**Required action**.
Make an exact copy of the listing below.

**Information supplied**.
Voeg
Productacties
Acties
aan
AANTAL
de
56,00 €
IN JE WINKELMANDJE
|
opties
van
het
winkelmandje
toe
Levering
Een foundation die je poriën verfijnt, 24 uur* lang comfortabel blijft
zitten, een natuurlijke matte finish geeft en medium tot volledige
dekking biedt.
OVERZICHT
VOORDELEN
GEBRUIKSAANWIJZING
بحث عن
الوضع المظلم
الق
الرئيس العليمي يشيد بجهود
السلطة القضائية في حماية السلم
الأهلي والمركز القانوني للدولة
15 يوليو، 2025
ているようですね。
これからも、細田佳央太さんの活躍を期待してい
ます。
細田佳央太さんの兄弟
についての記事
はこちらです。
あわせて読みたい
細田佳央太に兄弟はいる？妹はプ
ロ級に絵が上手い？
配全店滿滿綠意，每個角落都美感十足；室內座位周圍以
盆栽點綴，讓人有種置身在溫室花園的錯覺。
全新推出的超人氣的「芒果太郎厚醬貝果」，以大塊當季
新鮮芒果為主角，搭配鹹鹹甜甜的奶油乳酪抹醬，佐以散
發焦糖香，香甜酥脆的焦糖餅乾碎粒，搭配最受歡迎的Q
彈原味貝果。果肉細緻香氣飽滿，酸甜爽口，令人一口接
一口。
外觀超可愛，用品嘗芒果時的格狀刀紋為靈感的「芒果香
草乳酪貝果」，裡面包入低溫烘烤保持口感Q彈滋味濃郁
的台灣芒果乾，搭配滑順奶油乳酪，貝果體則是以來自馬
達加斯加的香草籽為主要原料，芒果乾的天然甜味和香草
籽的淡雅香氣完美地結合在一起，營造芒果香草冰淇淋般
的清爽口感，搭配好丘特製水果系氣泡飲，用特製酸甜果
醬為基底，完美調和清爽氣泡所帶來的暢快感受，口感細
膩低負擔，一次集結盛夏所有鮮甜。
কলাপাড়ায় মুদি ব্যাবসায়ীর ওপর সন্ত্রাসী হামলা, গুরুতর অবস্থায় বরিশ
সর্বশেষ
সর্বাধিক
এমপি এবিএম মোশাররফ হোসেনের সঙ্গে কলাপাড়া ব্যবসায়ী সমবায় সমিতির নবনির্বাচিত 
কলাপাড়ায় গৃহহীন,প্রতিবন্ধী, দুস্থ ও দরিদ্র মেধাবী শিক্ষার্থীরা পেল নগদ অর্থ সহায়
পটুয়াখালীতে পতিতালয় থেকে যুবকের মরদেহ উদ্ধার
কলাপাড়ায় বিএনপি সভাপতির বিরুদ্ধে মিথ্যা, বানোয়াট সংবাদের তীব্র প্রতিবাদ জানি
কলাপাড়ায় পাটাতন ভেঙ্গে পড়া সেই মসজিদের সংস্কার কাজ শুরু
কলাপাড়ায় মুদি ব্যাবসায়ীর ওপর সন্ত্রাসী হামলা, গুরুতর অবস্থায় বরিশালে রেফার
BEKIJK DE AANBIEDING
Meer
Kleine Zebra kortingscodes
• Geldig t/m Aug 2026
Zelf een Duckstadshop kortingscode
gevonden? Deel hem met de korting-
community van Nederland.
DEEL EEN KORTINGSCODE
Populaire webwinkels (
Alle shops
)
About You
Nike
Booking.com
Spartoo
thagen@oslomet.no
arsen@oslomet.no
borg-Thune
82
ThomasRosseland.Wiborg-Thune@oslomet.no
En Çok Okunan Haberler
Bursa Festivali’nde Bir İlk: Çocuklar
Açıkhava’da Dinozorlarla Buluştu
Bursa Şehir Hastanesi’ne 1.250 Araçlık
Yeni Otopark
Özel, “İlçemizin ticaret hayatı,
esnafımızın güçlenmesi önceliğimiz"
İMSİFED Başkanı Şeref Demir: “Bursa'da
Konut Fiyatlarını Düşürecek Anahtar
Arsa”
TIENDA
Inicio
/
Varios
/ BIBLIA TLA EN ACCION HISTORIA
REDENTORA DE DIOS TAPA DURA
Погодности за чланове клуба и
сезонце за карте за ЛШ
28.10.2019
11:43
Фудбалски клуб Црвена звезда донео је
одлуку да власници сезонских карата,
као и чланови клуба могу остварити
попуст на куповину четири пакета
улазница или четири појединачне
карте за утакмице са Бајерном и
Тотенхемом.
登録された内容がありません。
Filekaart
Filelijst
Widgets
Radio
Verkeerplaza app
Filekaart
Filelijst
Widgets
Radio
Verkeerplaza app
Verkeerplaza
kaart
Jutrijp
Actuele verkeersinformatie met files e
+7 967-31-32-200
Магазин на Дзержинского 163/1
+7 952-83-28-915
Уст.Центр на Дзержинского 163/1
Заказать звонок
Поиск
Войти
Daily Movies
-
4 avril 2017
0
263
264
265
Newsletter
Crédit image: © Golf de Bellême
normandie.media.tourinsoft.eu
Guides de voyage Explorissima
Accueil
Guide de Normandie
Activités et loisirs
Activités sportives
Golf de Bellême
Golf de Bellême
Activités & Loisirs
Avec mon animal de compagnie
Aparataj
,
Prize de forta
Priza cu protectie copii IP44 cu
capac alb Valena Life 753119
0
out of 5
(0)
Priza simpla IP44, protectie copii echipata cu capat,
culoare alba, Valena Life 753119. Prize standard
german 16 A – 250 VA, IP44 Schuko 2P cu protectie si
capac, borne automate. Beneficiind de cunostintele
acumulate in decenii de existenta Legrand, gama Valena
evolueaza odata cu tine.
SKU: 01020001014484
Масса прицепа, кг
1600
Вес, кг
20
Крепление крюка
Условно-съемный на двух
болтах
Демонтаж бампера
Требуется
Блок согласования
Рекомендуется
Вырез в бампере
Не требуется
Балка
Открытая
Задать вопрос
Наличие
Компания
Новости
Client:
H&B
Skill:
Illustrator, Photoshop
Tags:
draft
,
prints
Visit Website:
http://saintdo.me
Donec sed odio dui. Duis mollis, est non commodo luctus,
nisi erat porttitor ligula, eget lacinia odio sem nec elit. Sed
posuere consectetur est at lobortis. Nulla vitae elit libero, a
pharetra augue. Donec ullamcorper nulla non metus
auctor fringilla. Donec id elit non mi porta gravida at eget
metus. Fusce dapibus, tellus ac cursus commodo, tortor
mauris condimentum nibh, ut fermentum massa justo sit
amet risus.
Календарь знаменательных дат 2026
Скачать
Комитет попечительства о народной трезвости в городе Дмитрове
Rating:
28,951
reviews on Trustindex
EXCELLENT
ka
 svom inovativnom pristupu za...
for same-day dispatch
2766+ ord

**Your solution**.
Voeg
Productacties
Acties
aan
AANTAL
de
56,00 €
IN JE WINKELMANDJE
|
opties
van
het
winkelmandje
toe
Levering
Een foundation die je poriën verfijnt, 24 uur* lang comfortabel blijft
zitten, een natuurlijke matte finish geeft en medium tot volledige
dekking biedt.
OVERZICHT
VOORDELEN
GEBRUIKSAANWIJZING
بحث عن
الوضع المظلم
الق
الرئيس العليمي يشيد بجهود
السلطة القضائية في حماية السلم
الأهلي والمركز القانوني للدولة
15 يوليو، 2025
ているようですね。
これからも、細田佳央太さんの活躍を期待してい
ます。
細田佳央太さんの兄弟
についての記事
はこちらです。
あわせて読みたい
細田佳央太に兄弟はいる？妹はプ
ロ級に絵が上手い？
配全店滿滿綠意，每個角落都美感十足；室內座位周圍以
盆栽點綴，讓人有種置身在溫室花園的錯覺。
全新推出的超人氣的「芒果太郎厚醬貝果」，以大塊當季
新鮮芒果為主角，搭配鹹鹹甜甜的奶油乳酪抹醬，佐以散
發焦糖香，香甜酥脆的焦糖餅乾碎粒，搭配最受歡迎的Q
彈原味貝果。果肉細緻香氣飽滿，酸甜爽口，令人一口接
一口。
外觀超可愛，用品嘗芒果時的格狀刀紋為靈感的「芒果香
草乳酪貝果」，裡面包入低溫烘烤保持口感Q彈滋味濃郁
的台灣芒果乾，搭配滑順奶油乳酪，貝果體則是以來自馬
達加斯加的香草籽為主要原料，芒果乾的天然甜味和香草
籽的淡雅香氣完美地結合在一起，營造芒果香草冰淇淋般
的清爽口感，搭配好丘特製水果系氣泡飲，用特製酸甜果
醬為基底，完美調和清爽氣泡所帶來的暢快感受，口感細
膩低負擔，一次集結盛夏所有鮮甜。
কলাপাড়ায় মুদি ব্যাবসায়ীর ওপর সন্ত্রাসী হামলা, গুরুতর অবস্থায় বরিশ
সর্বশেষ
সর্বাধিক
এমপি এবিএম মোশাররফ হোসেনের সঙ্গে কলাপাড়া ব্যবসায়ী সমবায় সমিতির নবনির্বাচিত 
কলাপাড়ায় গৃহহীন,প্রতিবন্ধী, দুস্থ ও দরিদ্র মেধাবী শিক্ষার্থীরা পেল নগদ অর্থ সহায়
পটুয়াখালীতে পতিতালয় থেকে যুবকের মরদেহ উদ্ধার
কলাপাড়ায় বিএনপি সভাপতির বিরুদ্ধে মিথ্যা, বানোয়াট সংবাদের তীব্র প্রতিবাদ জানি
কলাপাড়ায় পাটাতন ভেঙ্গে পড়া সেই মসজিদের সংস্কার কাজ শুরু
কলাপাড়ায় মুদি ব্যাবসায়ীর ওপর সন্ত্রাসী হামলা, গুরুতর অবস্থায় বরিশালে রেফার
BEKIJK DE AANBIEDING
Meer
Kleine Zebra kortingscodes
• Geldig t/m Aug 2026
Zelf een Duckstadshop kortingscode
gevonden? Deel hem met de korting-
community van Nederland.
DEEL EEN KORTINGSCODE
Populaire webwinkels (
Alle shops
)
About You
Nike
Booking.com
Spartoo
thagen@oslomet.no
arsen@oslomet.no
borg-Thune
82
ThomasRosseland.Wiborg-Thune@oslomet.no
En Çok Okunan Haberler
Bursa Festivali’nde Bir İlk: Çocuklar
Açıkhava’da Dinozorlarla Buluştu
Bursa Şehir Hastanesi’ne 1.250 Araçlık
Yeni Otopark
Özel, “İlçemizin ticaret hayatı,
esnafımızın güçlenmesi önceliğimiz"
İMSİFED Başkanı Şeref Demir: “Bursa'da
Konut Fiyatlarını Düşürecek Anahtar
Arsa”
TIENDA
Inicio
/
Varios
/ BIBLIA TLA EN ACCION HISTORIA
REDENTORA DE DIOS TAPA DURA
Погодности за чланове клуба и
сезонце за карте за ЛШ
28.10.2019
11:43
Фудбалски клуб Црвена звезда донео је
одлуку да власници сезонских карата,
као и чланови клуба могу остварити
попуст на куповину четири пакета
улазница или четири појединачне
карте за утакмице са Бајерном и
Тотенхемом.
登録された内容がありません。
Filekaart
Filelijst
Widgets
Radio
Verkeerplaza app
Filekaart
Filelijst
Widgets
Radio
Verkeerplaza app
Verkeerplaza
kaart
Jutrijp
Actuele verkeersinformatie met files e
+7 967-31-32-200
Магазин на Дзержинского 163/1
+7 952-83-28-915
Уст.Центр на Дзержинского 163/1
Заказать звонок
Поиск
Войти
Daily Movies
-
4 avril 2017
0
263
264
265
Newsletter
Crédit image: © Golf de Bellême
normandie.media.tourinsoft.eu
Guides de voyage Explorissima
Accueil
Guide de Normandie
Activités et loisirs
Activités sportives
Golf de Bellême
Golf de Bellême
Activités & Loisirs
Avec mon animal de compagnie
Aparataj
,
Prize de forta
Priza cu protectie copii IP44 cu
capac alb Valena Life 753119
0
out of 5
(0)
Priza simpla IP44, protectie copii echipata cu capat,
culoare alba, Valena Life 753119. Prize standard
german 16 A – 250 VA, IP44 Schuko 2P cu protectie si
capac, borne automate. Beneficiind de cunostintele
acumulate in decenii de existenta Legrand, gama Valena
evolueaza odata cu tine.
SKU: 01020001014484
Масса прицепа, кг
1600
Вес, кг
20
Крепление крюка
Условно-съемный на двух
болтах
Демонтаж бампера
Требуется
Блок согласования
Рекомендуется
Вырез в бампере
Не требуется
Балка
Открытая
Задать вопрос
Наличие
Компания
Новости
Client:
H&B
Skill:
Illustrator, Photoshop
Tags:
draft
,
prints
Visit Website:
http://saintdo.me
Donec sed odio dui. Duis mollis, est non commodo luctus,
nisi erat porttitor ligula, eget lacinia odio sem nec elit. Sed
posuere consectetur est at lobortis. Nulla vitae elit libero, a
pharetra augue. Donec ullamcorper nulla non metus
auctor fringilla. Donec id elit non mi porta gravida at eget
metus. Fusce dapibus, tellus ac cursus commodo, tortor
mauris condimentum nibh, ut fermentum massa justo sit
amet risus.
Календарь знаменательных дат 2026
Скачать
Комитет попечительства о народной трезвости в городе Дмитрове
Rating:
28,951
reviews on Trustindex
EXCELLENT
ka
 svom inovativnom pristupu za...
for same-day dispatch
2766+ ord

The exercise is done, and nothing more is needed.